____ PROVIDED MATERIAL
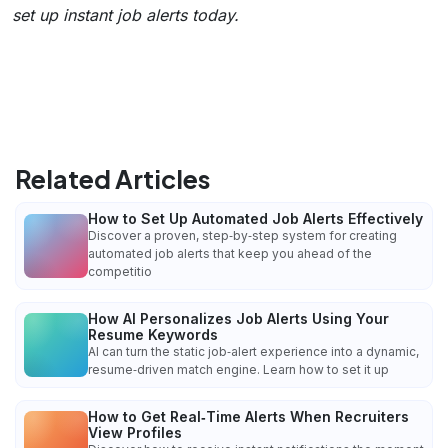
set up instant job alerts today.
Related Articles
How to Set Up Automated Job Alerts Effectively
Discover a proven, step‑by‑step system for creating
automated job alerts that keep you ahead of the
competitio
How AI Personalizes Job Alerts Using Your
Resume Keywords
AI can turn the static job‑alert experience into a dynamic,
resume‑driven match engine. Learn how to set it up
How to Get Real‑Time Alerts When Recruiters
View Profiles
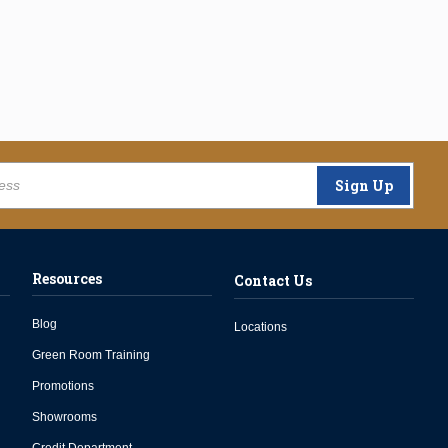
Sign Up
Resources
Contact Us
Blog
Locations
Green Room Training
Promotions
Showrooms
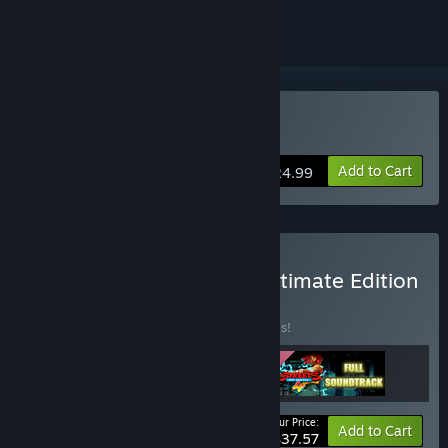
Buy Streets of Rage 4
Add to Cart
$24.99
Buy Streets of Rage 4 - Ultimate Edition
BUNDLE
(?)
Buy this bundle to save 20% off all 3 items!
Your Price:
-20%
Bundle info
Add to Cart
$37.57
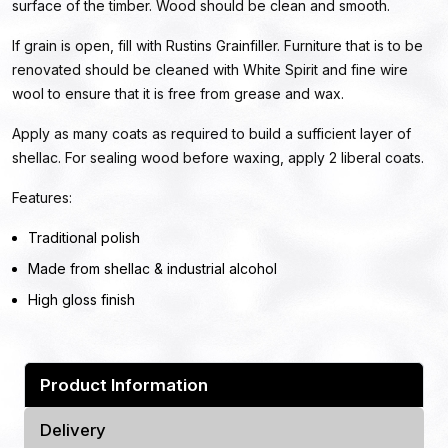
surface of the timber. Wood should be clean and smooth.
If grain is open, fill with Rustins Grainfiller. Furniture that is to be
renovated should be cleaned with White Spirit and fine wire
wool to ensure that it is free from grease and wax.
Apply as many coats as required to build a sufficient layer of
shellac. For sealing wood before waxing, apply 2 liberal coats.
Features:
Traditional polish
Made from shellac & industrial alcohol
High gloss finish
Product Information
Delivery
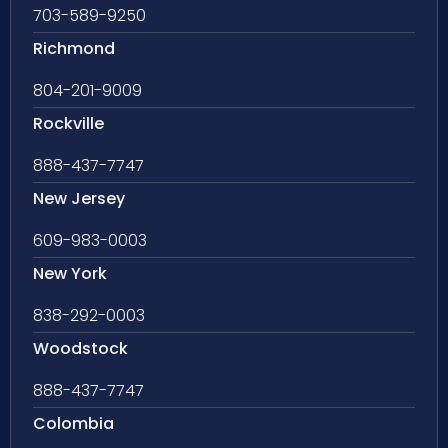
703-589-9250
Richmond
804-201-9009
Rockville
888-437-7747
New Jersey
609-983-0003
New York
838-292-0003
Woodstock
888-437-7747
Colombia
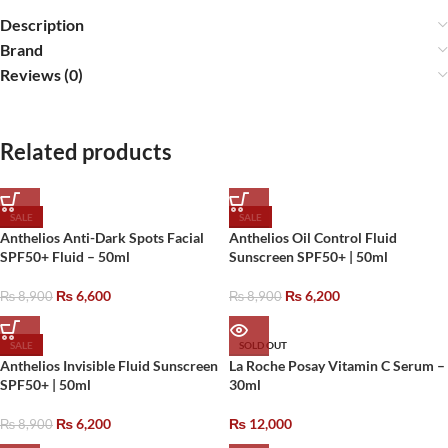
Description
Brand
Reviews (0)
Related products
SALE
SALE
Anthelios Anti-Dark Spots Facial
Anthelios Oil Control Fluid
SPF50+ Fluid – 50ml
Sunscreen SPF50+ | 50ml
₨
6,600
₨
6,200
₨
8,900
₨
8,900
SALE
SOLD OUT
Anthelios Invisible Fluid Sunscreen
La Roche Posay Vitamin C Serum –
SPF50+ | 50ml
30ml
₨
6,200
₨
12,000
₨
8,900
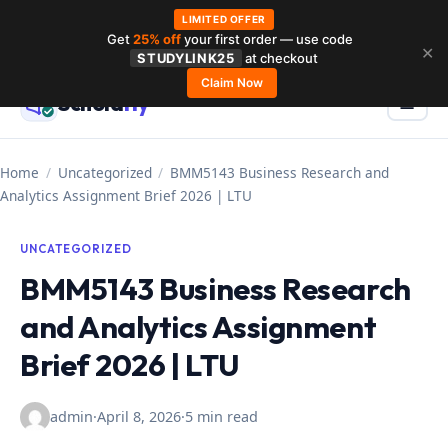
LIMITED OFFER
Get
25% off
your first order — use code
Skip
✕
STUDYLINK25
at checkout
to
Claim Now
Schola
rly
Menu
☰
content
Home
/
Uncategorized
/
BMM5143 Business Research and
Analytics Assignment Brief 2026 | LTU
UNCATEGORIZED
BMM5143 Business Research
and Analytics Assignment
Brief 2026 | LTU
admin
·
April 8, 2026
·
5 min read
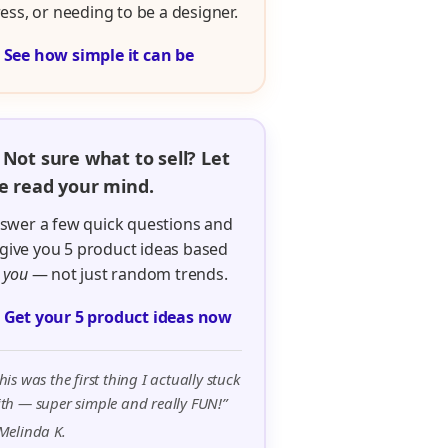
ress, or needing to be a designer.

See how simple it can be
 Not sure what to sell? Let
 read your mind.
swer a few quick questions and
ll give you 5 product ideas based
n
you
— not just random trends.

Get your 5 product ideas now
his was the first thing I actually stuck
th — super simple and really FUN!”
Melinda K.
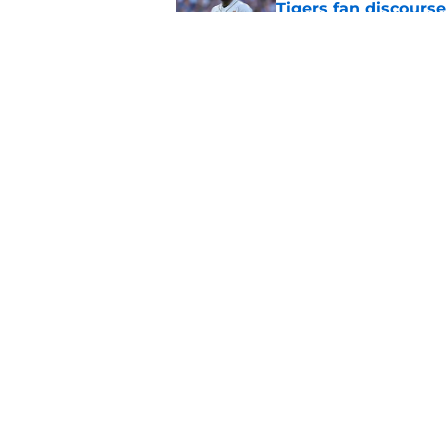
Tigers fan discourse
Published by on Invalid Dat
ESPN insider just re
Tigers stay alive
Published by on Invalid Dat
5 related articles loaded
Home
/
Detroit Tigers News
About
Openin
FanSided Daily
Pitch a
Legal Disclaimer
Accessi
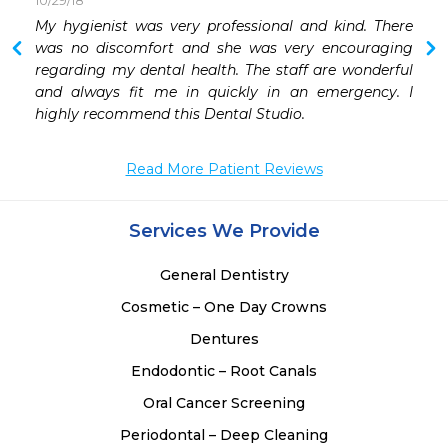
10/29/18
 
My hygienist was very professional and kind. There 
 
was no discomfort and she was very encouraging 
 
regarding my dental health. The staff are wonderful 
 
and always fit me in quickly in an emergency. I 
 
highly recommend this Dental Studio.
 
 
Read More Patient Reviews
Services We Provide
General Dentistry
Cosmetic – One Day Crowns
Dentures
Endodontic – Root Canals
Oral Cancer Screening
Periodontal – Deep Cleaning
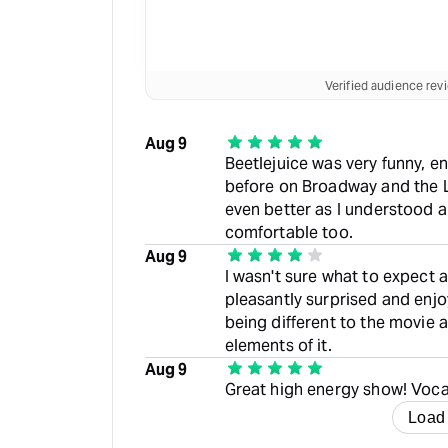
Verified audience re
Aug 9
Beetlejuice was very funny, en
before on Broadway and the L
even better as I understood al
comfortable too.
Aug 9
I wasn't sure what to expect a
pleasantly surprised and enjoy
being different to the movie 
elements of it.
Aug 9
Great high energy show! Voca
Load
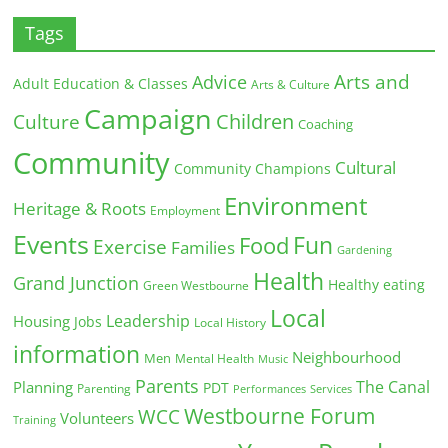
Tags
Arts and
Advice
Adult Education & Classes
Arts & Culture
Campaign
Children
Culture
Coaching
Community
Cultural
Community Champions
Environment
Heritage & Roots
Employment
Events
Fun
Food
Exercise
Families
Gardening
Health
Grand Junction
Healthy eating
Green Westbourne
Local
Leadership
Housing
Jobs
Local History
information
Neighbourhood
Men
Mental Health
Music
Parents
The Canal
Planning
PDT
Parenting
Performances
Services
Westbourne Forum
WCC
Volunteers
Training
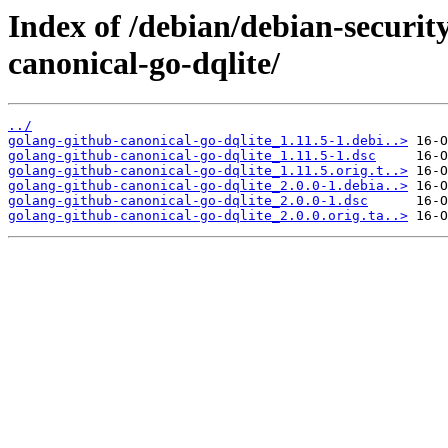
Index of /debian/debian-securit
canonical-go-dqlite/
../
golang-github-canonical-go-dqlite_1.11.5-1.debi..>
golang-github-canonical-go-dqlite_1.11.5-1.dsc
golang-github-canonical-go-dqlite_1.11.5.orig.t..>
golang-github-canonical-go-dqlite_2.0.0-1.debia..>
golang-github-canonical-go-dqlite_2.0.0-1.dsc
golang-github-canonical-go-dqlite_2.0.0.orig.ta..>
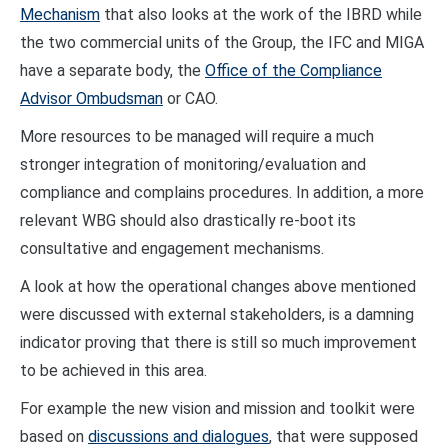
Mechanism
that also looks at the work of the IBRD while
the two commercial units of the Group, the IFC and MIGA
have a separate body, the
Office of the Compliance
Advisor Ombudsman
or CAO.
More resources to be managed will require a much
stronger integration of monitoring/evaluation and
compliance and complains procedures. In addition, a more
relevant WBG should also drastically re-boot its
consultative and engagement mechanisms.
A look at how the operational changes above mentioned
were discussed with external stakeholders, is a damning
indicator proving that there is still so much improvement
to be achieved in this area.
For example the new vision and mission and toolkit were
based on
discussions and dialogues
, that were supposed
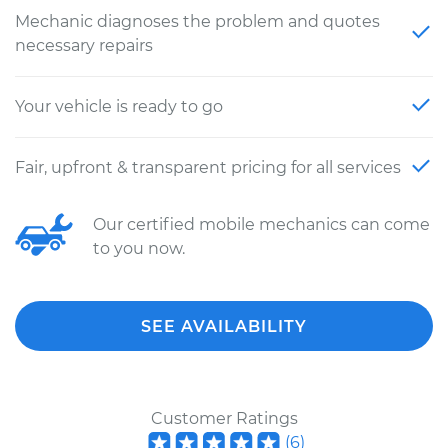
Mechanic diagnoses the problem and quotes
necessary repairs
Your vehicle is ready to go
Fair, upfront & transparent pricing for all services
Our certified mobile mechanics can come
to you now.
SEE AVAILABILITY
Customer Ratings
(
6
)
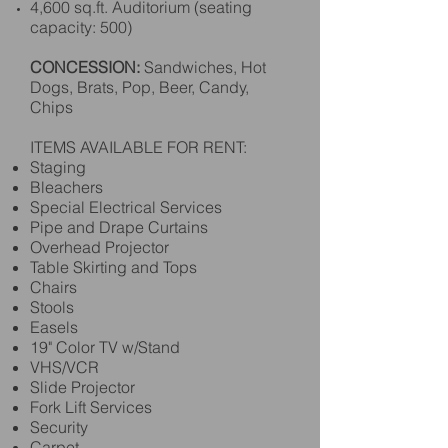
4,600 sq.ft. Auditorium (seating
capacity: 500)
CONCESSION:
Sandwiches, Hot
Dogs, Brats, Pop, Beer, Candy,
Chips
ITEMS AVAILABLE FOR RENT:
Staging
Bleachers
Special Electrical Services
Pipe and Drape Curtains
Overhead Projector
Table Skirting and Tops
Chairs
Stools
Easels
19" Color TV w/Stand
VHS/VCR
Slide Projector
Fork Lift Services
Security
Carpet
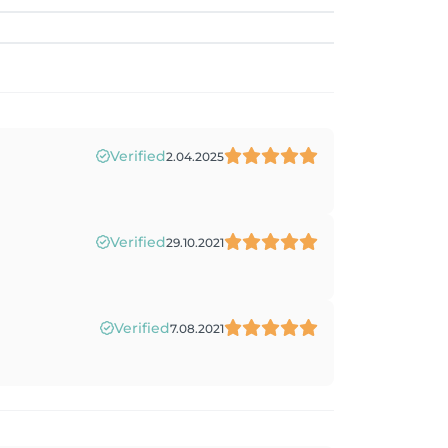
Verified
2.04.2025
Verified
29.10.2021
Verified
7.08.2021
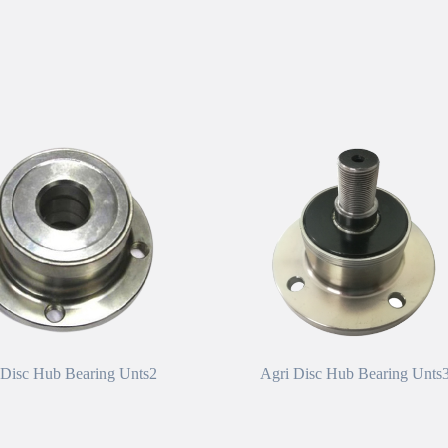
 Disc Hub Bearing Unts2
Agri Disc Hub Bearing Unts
________
## AIM OF THE EXERCISE
Without including any picture, set down the listing above exactly as it appears.

## TASK RESPONSE
set up instant job alerts today.
Related Articles
How to Set Up Automated Job Alerts Effectively
Discover a proven, step‑by‑step system for creating
automated job alerts that keep you ahead of the
competitio
How AI Personalizes Job Alerts Using Your
Resume Keywords
AI can turn the static job‑alert experience into a dynamic,
resume‑driven match engine. Learn how to set it up
How to Get Real‑Time Alerts When Recruiters
View Profiles
Sign Up
Resources
Contact Us
Blog
Locations
Green Room Training
Promotions
Showrooms
Buy Streets of Rage 4
Add to Cart
$24.99
Buy Streets of Rage 4 - Ultimate Edition
BUNDLE
(?)
Buy this bundle to save 20% off all 3 items!
Your Price:
-20%
Bundle info
Add to Cart
$37.57
surface of the timber. Wood should be clean and smooth.
If grain is open, fill with Rustins Grainfiller. Furniture that is to be
renovated should be cleaned with White Spirit and fine wire
wool to ensure that it is free from grease and wax.
Apply as many coats as required to build a sufficient layer of
shellac. For sealing wood before waxing, apply 2 liberal coats.
Features:
Traditional polish
Made from shellac & industrial alcohol
High gloss finish
Product Information
Delivery
703-589-9250
Richmond
804-201-9009
Rockville
888-437-7747
New Jersey
609-983-0003
New York
838-292-0003
Woodstock
888-437-7747
Colombia
Description
Brand
Reviews (0)
Related products
SALE
SALE
Anthelios Anti-Dark Spots Facial
Anthelios Oil Control Fluid
SPF50+ Fluid – 50ml
Sunscreen SPF50+ | 50ml
₨
6,600
₨
6,200
₨
8,900
₨
8,900
SALE
SOLD OUT
Anthelios Invisible Fluid Sunscreen
La Roche Posay Vitamin C Serum –
SPF50+ | 50ml
30ml
₨
6,200
₨
12,000
₨
8,900
LIMITED OFFER
Get
25% off
your first order — use code
Skip
✕
STUDYLINK25
at checkout
to
Claim Now
Schola
rly
Menu
☰
content
Home
/
Uncategorized
/
BMM5143 Business Research and
Analytics Assignment Brief 2026 | LTU
UNCATEGORIZED
BMM5143 Business Research
and Analytics Assignment
Brief 2026 | LTU
admin
·
April 8, 2026
·
5 min read
ress, or needing to be a designer.

See how simple it can be
 Not sure what to sell? Let
 read your mind.
swer a few quick questions and
ll give you 5 product ideas based
n
you
— not just random trends.

Get your 5 product ideas now
his was the first thing I actually stuck
th — super simple and really FUN!”
Melinda K.
Tigers fan discourse
Published by on Invalid Dat
ESPN insider just re
Tigers stay alive
Published by on Invalid Dat
5 related articles loaded
Home
/
Detroit Tigers News
About
Openin
FanSided Daily
Pitch a
Legal Disclaimer
Accessi
10/29/18
 
My hygienist was very professional and kind. There 
 
was no discomfort and she was very encouraging 
 
regarding my dental health. The staff are wonderful 
 
and always fit me in quickly in an emergency. I 
 
highly recommend this Dental Studio.
 
 
Read More Patient Reviews
Services We Provide
General Dentistry
Cosmetic – One Day Crowns
Dentures
Endodontic – Root Canals
Oral Cancer Screening
Periodontal – Deep Cleaning
Verified audience re
Aug 9
Beetlejuice was very funny, en
before on Broadway and the L
even better as I understood al
comfortable too.
Aug 9
I wasn't sure what to expect a
pleasantly surprised and enjoy
being different to the movie 
elements of it.
Aug 9
Great high energy show! Voca
Load
Tags
Arts and
Advice
Adult Education & Classes
Arts & Culture
Campaign
Children
Culture
Coaching
Community
Cultural
Community Champions
Environment
Heritage & Roots
Employment
Events
Fun
Food
Exercise
Families
Gardening
Health
Grand Junction
Healthy eating
Green Westbourne
Local
Leadership
Housing
Jobs
Local History
information
Neighbourhood
Men
Mental Health
Music
Parents
The Canal
Planning
PDT
Parenting
Performances
Services
Westbourne Forum
WCC
Volunteers
Training
Index of /debian/debian-securit
canonical-go-dqlite/
../
golang-github-canonical-go-dqlite_1.11.5-1.debi..>
golang-github-canonical-go-dqlite_1.11.5-1.dsc
golang-github-canonical-go-dqlite_1.11.5.orig.t..>
golang-github-canonical-go-dqlite_2.0.0-1.debia..>
golang-github-canonical-go-dqlite_2.0.0-1.dsc
golang-github-canonical-go-dqlite_2.0.0.orig.ta..>
Mechanism
that also looks at the work of the IBRD while
the two commercial units of the Group, the IFC and MIGA
have a separate body, the
Office of the Compliance
Advisor Ombudsman
or CAO.
More resources to be managed will require a much
stronger integration of monitoring/evaluation and
compliance and complains procedures. In addition, a more
relevant WBG should also drastically re-boot its
consultative and engagement mechanisms.
A look at how the operational changes above mentioned
were discussed with external stakeholders, is a damning
indicator proving that there is still so much improvement
to be achieved in this area.
For example the new vision and mission and toolkit were
based on
discussions and dialogues
, that were supposed
Mechanic diagnoses the problem and quotes
necessary repairs
Your vehicle is ready to go
Fair, upfront & transparent pricing for all services
Our certified mobile mechanics can come
to you now.
SEE AVAILABILITY
Customer Ratings
(
6
)
4,600 sq.ft. Auditorium (seating
capacity: 500)
CONCESSION:
Sandwiches, Hot
Dogs, Brats, Pop, Beer, Candy,
Chips
ITEMS AVAILABLE FOR RENT:
Staging
Bleachers
Special Electrical Services
Pipe and Drape Curtains
Overhead Projector
Table Skirting and Tops
Chairs
Stools
Easels
19" Color TV w/Stand
VHS/VCR
Slide Projector
Fork Lift Services
Security
Carpet
Verified
2.04.2025
Verified
29.10.2021
Verified
7.08.2021
 Disc Hub Bearing Unts2
Agri Disc Hub Bearing Unts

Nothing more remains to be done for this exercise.